An exact reproduction is needed of every line from the beginning of the data down to and including the line that contains "Copyright © 2010-2026 - All Rights Reserv", minus the pictures.

## DATA FOR THIS EXERCISE:
▽

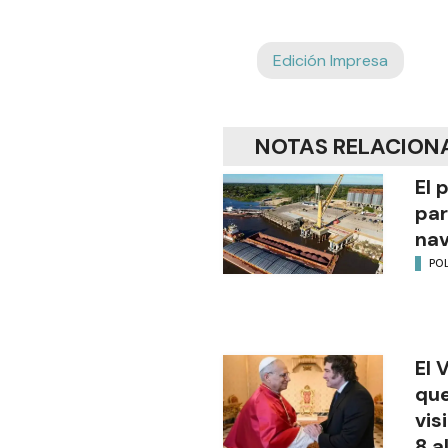
Edición Impresa
NOTAS RELACION
El 
par
na
POL
El 
que
vis
8 a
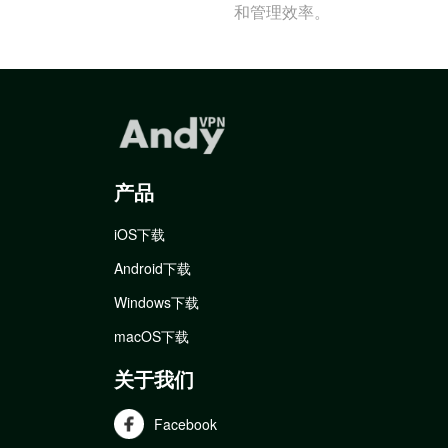
和管理效率。
产品
iOS下载
Android下载
Windows下载
macOS下载
关于我们
Facebook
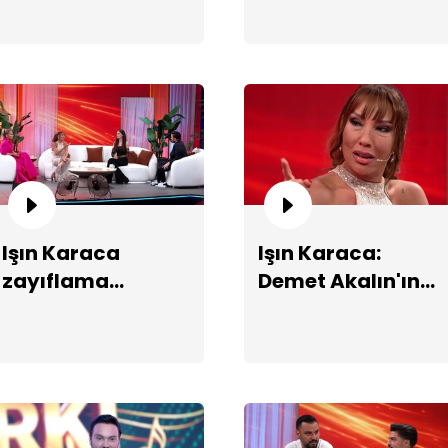
"S
De
Işın Karaca
Işın Karaca:
va
zayıflama
Demet Akalın'ın
sürecini
kraliçeliğini
anlatıyor!
sonuna kadar
savunurum!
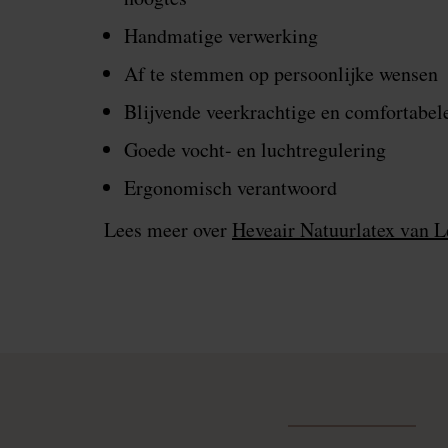
Handmatige verwerking
Af te stemmen op persoonlijke wensen
Blijvende veerkrachtige en comfortabel
Goede vocht- en luchtregulering
Ergonomisch verantwoord
Lees meer over
Heveair Natuurlatex van 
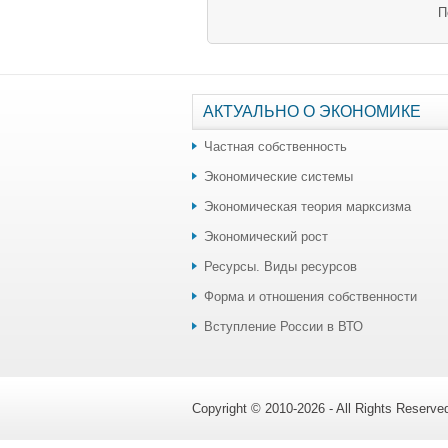
П
АКТУАЛЬНО О ЭКОНОМИКЕ
Частная собственность
Экономические системы
Экономическая теория марксизма
Экономический рост
Ресурсы. Виды ресурсов
Форма и отношения собственности
Вступление России в ВТО
Copyright © 2010-2026 - All Rights Reserv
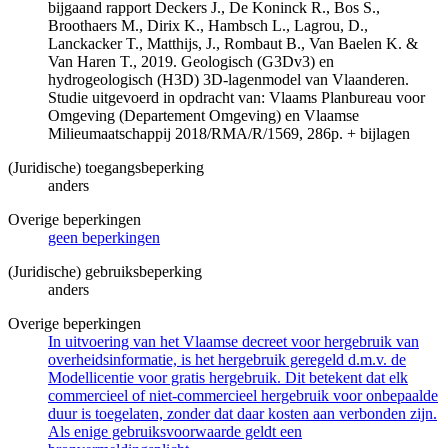
bijgaand rapport Deckers J., De Koninck R., Bos S.,
Broothaers M., Dirix K., Hambsch L., Lagrou, D.,
Lanckacker T., Matthijs, J., Rombaut B., Van Baelen K. &
Van Haren T., 2019. Geologisch (G3Dv3) en
hydrogeologisch (H3D) 3D-lagenmodel van Vlaanderen.
Studie uitgevoerd in opdracht van: Vlaams Planbureau voor
Omgeving (Departement Omgeving) en Vlaamse
Milieumaatschappij 2018/RMA/R/1569, 286p. + bijlagen
(Juridische) toegangsbeperking
anders
Overige beperkingen
geen beperkingen
(Juridische) gebruiksbeperking
anders
Overige beperkingen
In uitvoering van het Vlaamse decreet voor hergebruik van
overheidsinformatie, is het hergebruik geregeld d.m.v. de
Modellicentie voor gratis hergebruik. Dit betekent dat elk
commercieel of niet-commercieel hergebruik voor onbepaalde
duur is toegelaten, zonder dat daar kosten aan verbonden zijn.
Als enige gebruiksvoorwaarde geldt een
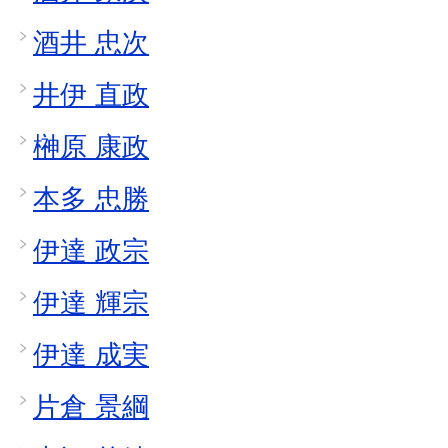
酒井 忠次
井伊 直政
榊原 康政
本多 忠勝
伊達 政宗
伊達 輝宗
伊達 成実
片倉 景綱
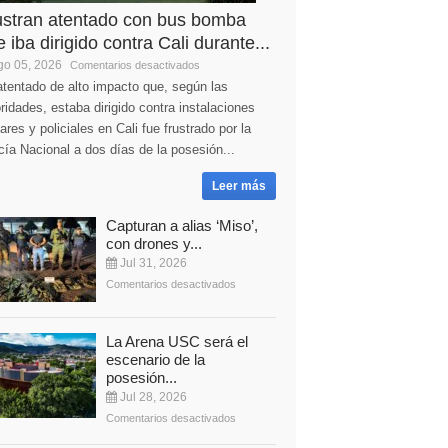
ustran atentado con bus bomba
 iba dirigido contra Cali durante...
o 05, 2026
Comentarios desactivados
tentado de alto impacto que, según las
ridades, estaba dirigido contra instalaciones
tares y policiales en Cali fue frustrado por la
cía Nacional a dos días de la posesión...
Leer más
Capturan a alias ‘Miso’,
con drones y...
Jul 31, 2026
Comentarios desactivados
La Arena USC será el
escenario de la
posesión...
Jul 28, 2026
Comentarios desactivados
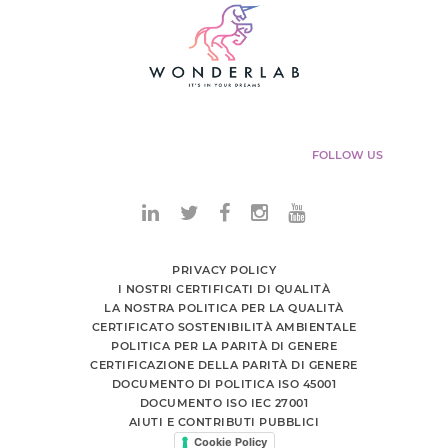
FOLLOW US
PRIVACY POLICY
I NOSTRI CERTIFICATI DI QUALITÀ
LA NOSTRA POLITICA PER LA QUALITÀ
CERTIFICATO SOSTENIBILITÀ AMBIENTALE
POLITICA PER LA PARITÀ DI GENERE
CERTIFICAZIONE DELLA PARITÀ DI GENERE
DOCUMENTO DI POLITICA ISO 45001
DOCUMENTO ISO IEC 27001
AIUTI E CONTRIBUTI PUBBLICI
Cookie Policy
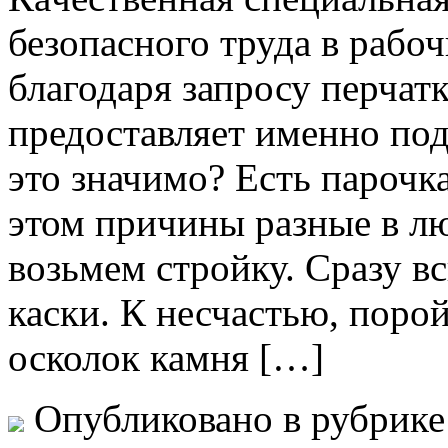
безопасного труда в рабо
благодаря запросу перчат
предоставляет именно по
это значимо? Есть парочк
этом причины разные в лю
возьмем стройку. Сразу в
каски. К несчастью, порой
осколок камня […]
Опубликовано в рубрик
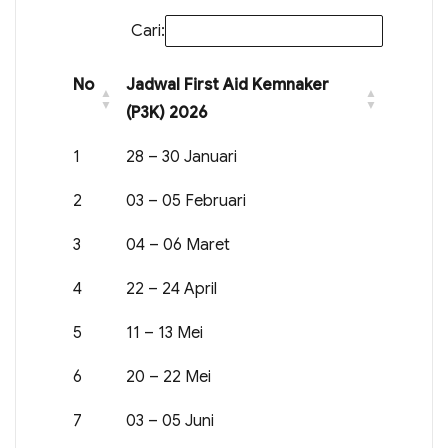
Cari:
No
Jadwal First Aid Kemnaker
(P3K) 2026
1
28 – 30 Januari
2
03 – 05 Februari
3
04 – 06 Maret
4
22 – 24 April
5
11 – 13 Mei
6
20 – 22 Mei
7
03 – 05 Juni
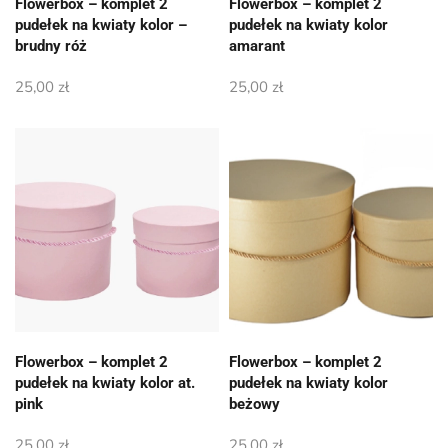
Flowerbox – komplet 2
Flowerbox – komplet 2
pudełek na kwiaty kolor –
pudełek na kwiaty kolor
brudny róż
amarant
25,00
zł
25,00
zł
Flowerbox – komplet 2
Flowerbox – komplet 2
pudełek na kwiaty kolor at.
pudełek na kwiaty kolor
pink
beżowy
25,00
zł
25,00
zł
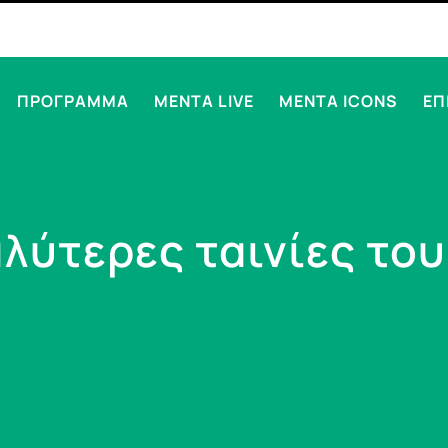
ΠΡΟΓΡΑΜΜΑ
MENTA LIVE
MENTA ICONS
ΕΠ
αλύτερες ταινίες του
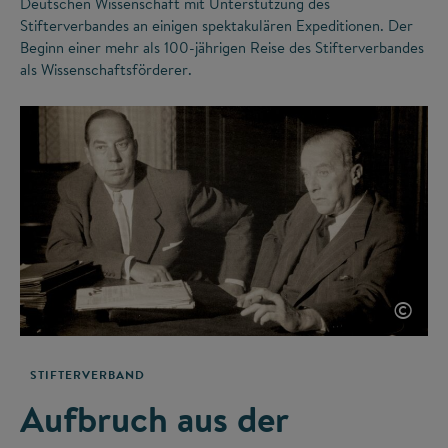
Deutschen Wissenschaft mit Unterstützung des
Stifterverbandes an einigen spektakulären Expeditionen. Der
Beginn einer mehr als 100-jährigen Reise des Stifterverbandes
als Wissenschaftsförderer.
©
STIFTERVERBAND
Aufbruch aus der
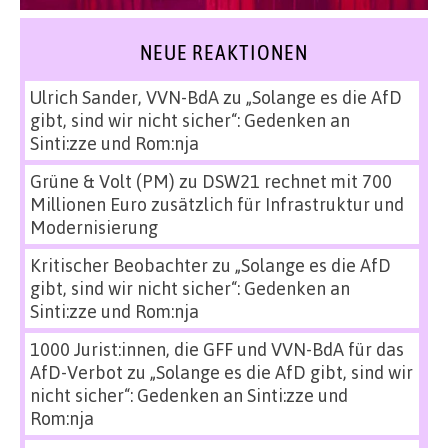
NEUE REAKTIONEN
Ulrich Sander, VVN-BdA
zu
„Solange es die AfD
gibt, sind wir nicht sicher“: Gedenken an
Sinti:zze und Rom:nja
Grüne & Volt (PM)
zu
DSW21 rechnet mit 700
Millionen Euro zusätzlich für Infrastruktur und
Modernisierung
Kritischer Beobachter
zu
„Solange es die AfD
gibt, sind wir nicht sicher“: Gedenken an
Sinti:zze und Rom:nja
1000 Jurist:innen, die GFF und VVN-BdA für das
AfD-Verbot
zu
„Solange es die AfD gibt, sind wir
nicht sicher“: Gedenken an Sinti:zze und
Rom:nja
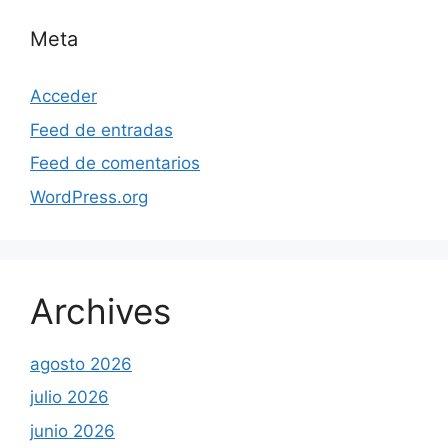
Meta
Acceder
Feed de entradas
Feed de comentarios
WordPress.org
Archives
agosto 2026
julio 2026
junio 2026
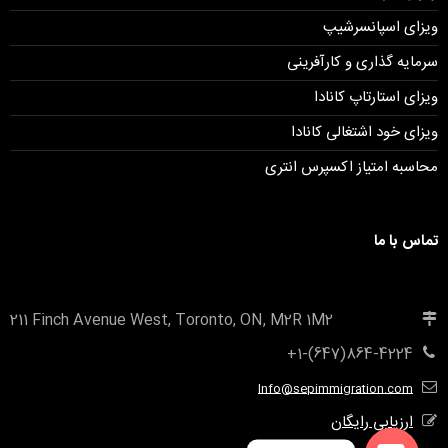
ویزای اسپانسرشیپ
سرمایه گذاری و کارآفرینی
ویزای استارتاپ کانادا
ویزای خود اشتغالی کانادا
محاسبه امتیاز اکسپرس انتری
تماس با ما
211 Finch Avenue West, Toronto, ON, M2R 1M2
+1-(647)864-4224
Info@sepimmigration.com
ارزیابی رایگان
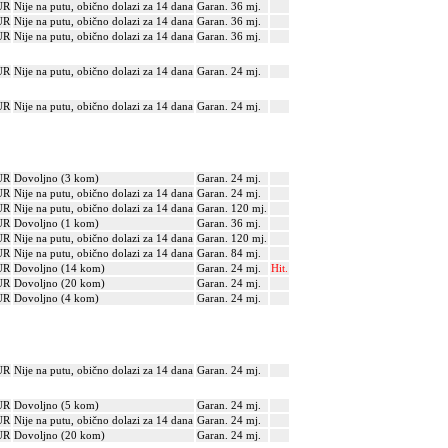
UR
Nije na putu, obično dolazi za 14 dana
Garan. 36 mj.
UR
Nije na putu, obično dolazi za 14 dana
Garan. 36 mj.
UR
Nije na putu, obično dolazi za 14 dana
Garan. 36 mj.
UR
Nije na putu, obično dolazi za 14 dana
Garan. 24 mj.
UR
Nije na putu, obično dolazi za 14 dana
Garan. 24 mj.
UR
Dovoljno (3 kom)
Garan. 24 mj.
UR
Nije na putu, obično dolazi za 14 dana
Garan. 24 mj.
UR
Nije na putu, obično dolazi za 14 dana
Garan. 120 mj.
UR
Dovoljno (1 kom)
Garan. 36 mj.
UR
Nije na putu, obično dolazi za 14 dana
Garan. 120 mj.
UR
Nije na putu, obično dolazi za 14 dana
Garan. 84 mj.
UR
Dovoljno (14 kom)
Garan. 24 mj.
Hit.
UR
Dovoljno (20 kom)
Garan. 24 mj.
UR
Dovoljno (4 kom)
Garan. 24 mj.
UR
Nije na putu, obično dolazi za 14 dana
Garan. 24 mj.
UR
Dovoljno (5 kom)
Garan. 24 mj.
UR
Nije na putu, obično dolazi za 14 dana
Garan. 24 mj.
UR
Dovoljno (20 kom)
Garan. 24 mj.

△

## TASK OUTPUT:
Edición Impresa
NOTAS RELACION
El 
par
na
POL
El 
que
vis
8 a
和管理效率。
产品
iOS下载
Android下载
Windows下载
macOS下载
关于我们
Facebook
"S
De
Işın Karaca
Işın Karaca:
va
zayıflama
Demet Akalın'ın
sürecini
kraliçeliğini
anlatıyor!
sonuna kadar
savunurum!
Handmatige verwerking
Af te stemmen op persoonlijke wensen
Blijvende veerkrachtige en comfortabel
Goede vocht- en luchtregulering
Ergonomisch verantwoord
Lees meer over
Heveair Natuurlatex van 
П
АКТУАЛЬНО О ЭКОНОМИКЕ
Частная собственность
Экономические системы
Экономическая теория марксизма
Экономический рост
Ресурсы. Виды ресурсов
Форма и отношения собственности
Вступление России в ВТО
Copyright © 2010-2026 - All Rights Reserv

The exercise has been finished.